* _Supplied material_:

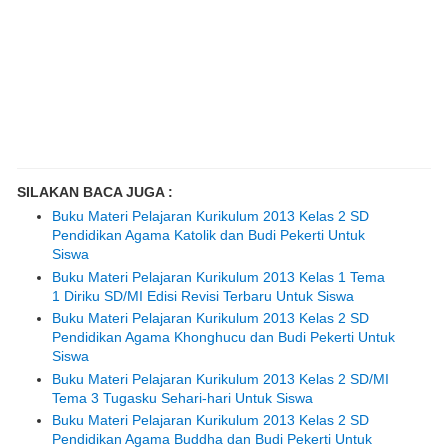
SILAKAN BACA JUGA :
Buku Materi Pelajaran Kurikulum 2013 Kelas 2 SD
Pendidikan Agama Katolik dan Budi Pekerti Untuk
Siswa
Buku Materi Pelajaran Kurikulum 2013 Kelas 1 Tema
1 Diriku SD/MI Edisi Revisi Terbaru Untuk Siswa
Buku Materi Pelajaran Kurikulum 2013 Kelas 2 SD
Pendidikan Agama Khonghucu dan Budi Pekerti Untuk
Siswa
Buku Materi Pelajaran Kurikulum 2013 Kelas 2 SD/MI
Tema 3 Tugasku Sehari-hari Untuk Siswa
Buku Materi Pelajaran Kurikulum 2013 Kelas 2 SD
Pendidikan Agama Buddha dan Budi Pekerti Untuk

* _Exercise prompt_: Give back exactly the lines beginning at the one with "Buku Materi Pelajaran Kurikulum 2013 Kelas 2 SD/MI" and ending at the final line of the material; both boundary lines belong in it.

* _Answer for the task_:
Buku Materi Pelajaran Kurikulum 2013 Kelas 2 SD/MI
Tema 3 Tugasku Sehari-hari Untuk Siswa
Buku Materi Pelajaran Kurikulum 2013 Kelas 2 SD
Pendidikan Agama Buddha dan Budi Pekerti Untuk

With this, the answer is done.